[Saved entries]

Content starts

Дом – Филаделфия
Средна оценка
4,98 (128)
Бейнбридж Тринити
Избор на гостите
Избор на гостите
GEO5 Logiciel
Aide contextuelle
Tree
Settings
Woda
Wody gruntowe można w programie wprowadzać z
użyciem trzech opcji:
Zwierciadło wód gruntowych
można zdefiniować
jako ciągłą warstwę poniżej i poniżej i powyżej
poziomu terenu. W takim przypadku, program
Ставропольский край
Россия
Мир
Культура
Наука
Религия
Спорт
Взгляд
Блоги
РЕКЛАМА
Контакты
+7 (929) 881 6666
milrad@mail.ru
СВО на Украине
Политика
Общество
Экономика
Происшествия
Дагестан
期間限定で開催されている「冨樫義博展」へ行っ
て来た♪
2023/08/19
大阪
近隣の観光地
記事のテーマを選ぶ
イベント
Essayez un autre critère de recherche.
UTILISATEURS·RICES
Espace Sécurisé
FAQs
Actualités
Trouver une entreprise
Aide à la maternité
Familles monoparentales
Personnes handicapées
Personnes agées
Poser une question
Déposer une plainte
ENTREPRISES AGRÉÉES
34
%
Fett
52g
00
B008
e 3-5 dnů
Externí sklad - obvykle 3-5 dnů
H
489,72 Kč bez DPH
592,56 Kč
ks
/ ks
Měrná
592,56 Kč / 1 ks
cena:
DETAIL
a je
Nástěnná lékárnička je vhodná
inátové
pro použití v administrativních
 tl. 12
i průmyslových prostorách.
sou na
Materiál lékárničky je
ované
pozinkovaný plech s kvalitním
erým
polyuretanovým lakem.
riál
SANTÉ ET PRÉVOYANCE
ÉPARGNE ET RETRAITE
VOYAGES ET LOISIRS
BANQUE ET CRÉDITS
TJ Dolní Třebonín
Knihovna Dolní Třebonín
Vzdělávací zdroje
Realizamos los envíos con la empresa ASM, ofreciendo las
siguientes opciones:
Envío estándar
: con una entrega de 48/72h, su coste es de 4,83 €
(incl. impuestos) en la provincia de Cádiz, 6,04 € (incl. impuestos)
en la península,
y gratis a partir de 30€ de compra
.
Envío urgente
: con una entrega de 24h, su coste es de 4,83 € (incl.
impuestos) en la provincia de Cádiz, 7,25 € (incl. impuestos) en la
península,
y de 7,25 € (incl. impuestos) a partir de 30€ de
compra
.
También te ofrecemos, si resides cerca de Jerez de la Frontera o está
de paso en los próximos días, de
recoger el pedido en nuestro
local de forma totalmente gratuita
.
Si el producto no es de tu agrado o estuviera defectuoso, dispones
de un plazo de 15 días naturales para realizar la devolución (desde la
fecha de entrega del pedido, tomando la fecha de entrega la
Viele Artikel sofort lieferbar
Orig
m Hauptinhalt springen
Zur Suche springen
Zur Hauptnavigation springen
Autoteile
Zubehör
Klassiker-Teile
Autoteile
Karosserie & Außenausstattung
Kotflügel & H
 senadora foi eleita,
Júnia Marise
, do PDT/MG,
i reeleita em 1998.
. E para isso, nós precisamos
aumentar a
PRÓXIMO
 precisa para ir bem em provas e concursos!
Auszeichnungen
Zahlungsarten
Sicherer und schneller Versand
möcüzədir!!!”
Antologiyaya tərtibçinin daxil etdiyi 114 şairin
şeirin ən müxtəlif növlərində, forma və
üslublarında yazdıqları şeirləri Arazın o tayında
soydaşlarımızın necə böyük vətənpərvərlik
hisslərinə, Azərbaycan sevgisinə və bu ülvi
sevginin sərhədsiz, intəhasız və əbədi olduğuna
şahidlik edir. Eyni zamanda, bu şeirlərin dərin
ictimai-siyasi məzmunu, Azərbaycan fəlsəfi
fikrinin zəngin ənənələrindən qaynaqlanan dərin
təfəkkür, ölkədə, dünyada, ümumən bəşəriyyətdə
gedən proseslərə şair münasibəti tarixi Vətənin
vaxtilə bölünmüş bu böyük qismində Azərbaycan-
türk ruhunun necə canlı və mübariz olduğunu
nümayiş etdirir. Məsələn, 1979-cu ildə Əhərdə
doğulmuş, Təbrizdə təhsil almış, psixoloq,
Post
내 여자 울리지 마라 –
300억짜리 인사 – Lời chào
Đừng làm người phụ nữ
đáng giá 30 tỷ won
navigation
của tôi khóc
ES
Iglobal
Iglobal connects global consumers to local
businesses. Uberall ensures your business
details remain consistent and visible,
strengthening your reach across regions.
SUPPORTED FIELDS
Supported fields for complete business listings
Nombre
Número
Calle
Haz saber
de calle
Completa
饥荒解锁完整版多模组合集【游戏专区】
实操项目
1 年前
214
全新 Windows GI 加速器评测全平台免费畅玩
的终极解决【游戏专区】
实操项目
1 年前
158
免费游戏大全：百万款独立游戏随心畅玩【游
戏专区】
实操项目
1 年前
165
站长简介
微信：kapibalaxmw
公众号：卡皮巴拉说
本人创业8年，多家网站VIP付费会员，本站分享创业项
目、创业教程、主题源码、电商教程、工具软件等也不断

Content ends

The complete data is to be transcribed verbatim.

▶ _Response_:
Дом – Филаделфия
Средна оценка
4,98 (128)
Бейнбридж Тринити
Избор на гостите
Избор на гостите
GEO5 Logiciel
Aide contextuelle
Tree
Settings
Woda
Wody gruntowe można w programie wprowadzać z
użyciem trzech opcji:
Zwierciadło wód gruntowych
można zdefiniować
jako ciągłą warstwę poniżej i poniżej i powyżej
poziomu terenu. W takim przypadku, program
Ставропольский край
Россия
Мир
Культура
Наука
Религия
Спорт
Взгляд
Блоги
РЕКЛАМА
Контакты
+7 (929) 881 6666
milrad@mail.ru
СВО на Украине
Политика
Общество
Экономика
Происшествия
Дагестан
期間限定で開催されている「冨樫義博展」へ行っ
て来た♪
2023/08/19
大阪
近隣の観光地
記事のテーマを選ぶ
イベント
Essayez un autre critère de recherche.
UTILISATEURS·RICES
Espace Sécurisé
FAQs
Actualités
Trouver une entreprise
Aide à la maternité
Familles monoparentales
Personnes handicapées
Personnes agées
Poser une question
Déposer une plainte
ENTREPRISES AGRÉÉES
34
%
Fett
52g
00
B008
e 3-5 dnů
Externí sklad - obvykle 3-5 dnů
H
489,72 Kč bez DPH
592,56 Kč
ks
/ ks
Měrná
592,56 Kč / 1 ks
cena:
DETAIL
a je
Nástěnná lékárnička je vhodná
inátové
pro použití v administrativních
 tl. 12
i průmyslových prostorách.
sou na
Materiál lékárničky je
ované
pozinkovaný plech s kvalitním
erým
polyuretanovým lakem.
riál
SANTÉ ET PRÉVOYANCE
ÉPARGNE ET RETRAITE
VOYAGES ET LOISIRS
BANQUE ET CRÉDITS
TJ Dolní Třebonín
Knihovna Dolní Třebonín
Vzdělávací zdroje
Realizamos los envíos con la empresa ASM, ofreciendo las
siguientes opciones:
Envío estándar
: con una entrega de 48/72h, su coste es de 4,83 €
(incl. impuestos) en la provincia de Cádiz, 6,04 € (incl. impuestos)
en la península,
y gratis a partir de 30€ de compra
.
Envío urgente
: con una entrega de 24h, su coste es de 4,83 € (incl.
impuestos) en la provincia de Cádiz, 7,25 € (incl. impuestos) en la
península,
y de 7,25 € (incl. impuestos) a partir de 30€ de
compra
.
También te ofrecemos, si resides cerca de Jerez de la Frontera o está
de paso en los próximos días, de
recoger el pedido en nuestro
local de forma totalmente gratuita
.
Si el producto no es de tu agrado o estuviera defectuoso, dispones
de un plazo de 15 días naturales para realizar la devolución (desde la
fecha de entrega del pedido, tomando la fecha de entrega la
Viele Artikel sofort lieferbar
Orig
m Hauptinhalt springen
Zur Suche springen
Zur Hauptnavigation springen
Autoteile
Zubehör
Klassiker-Teile
Autoteile
Karosserie & Außenausstattung
Kotflügel & H
 senadora foi eleita,
Júnia Marise
, do PDT/MG,
i reeleita em 1998.
. E para isso, nós precisamos
aumentar a
PRÓXIMO
 precisa para ir bem em provas e concursos!
Auszeichnungen
Zahlungsarten
Sicherer und schneller Versand
möcüzədir!!!”
Antologiyaya tərtibçinin daxil etdiyi 114 şairin
şeirin ən müxtəlif növlərində, forma və
üslublarında yazdıqları şeirləri Arazın o tayında
soydaşlarımızın necə böyük vətənpərvərlik
hisslərinə, Azərbaycan sevgisinə və bu ülvi
sevginin sərhədsiz, intəhasız və əbədi olduğuna
şahidlik edir. Eyni zamanda, bu şeirlərin dərin
ictimai-siyasi məzmunu, Azərbaycan fəlsəfi
fikrinin zəngin ənənələrindən qaynaqlanan dərin
təfəkkür, ölkədə, dünyada, ümumən bəşəriyyətdə
gedən proseslərə şair münasibəti tarixi Vətənin
vaxtilə bölünmüş bu böyük qismində Azərbaycan-
türk ruhunun necə canlı və mübariz olduğunu
nümayiş etdirir. Məsələn, 1979-cu ildə Əhərdə
doğulmuş, Təbrizdə təhsil almış, psixoloq,
Post
내 여자 울리지 마라 –
300억짜리 인사 – Lời chào
Đừng làm người phụ nữ
đáng giá 30 tỷ won
navigation
của tôi khóc
ES
Iglobal
Iglobal connects global consumers to local
businesses. Uberall ensures your business
details remain consistent and visible,
strengthening your reach across regions.
SUPPORTED FIELDS
Supported fields for complete business listings
Nombre
Número
Calle
Haz saber
de calle
Completa
饥荒解锁完整版多模组合集【游戏专区】
实操项目
1 年前
214
全新 Windows GI 加速器评测全平台免费畅玩
的终极解决【游戏专区】
实操项目
1 年前
158
免费游戏大全：百万款独立游戏随心畅玩【游
戏专区】
实操项目
1 年前
165
站长简介
微信：kapibalaxmw
公众号：卡皮巴拉说
本人创业8年，多家网站VIP付费会员，本站分享创业项
目、创业教程、主题源码、电商教程、工具软件等也不断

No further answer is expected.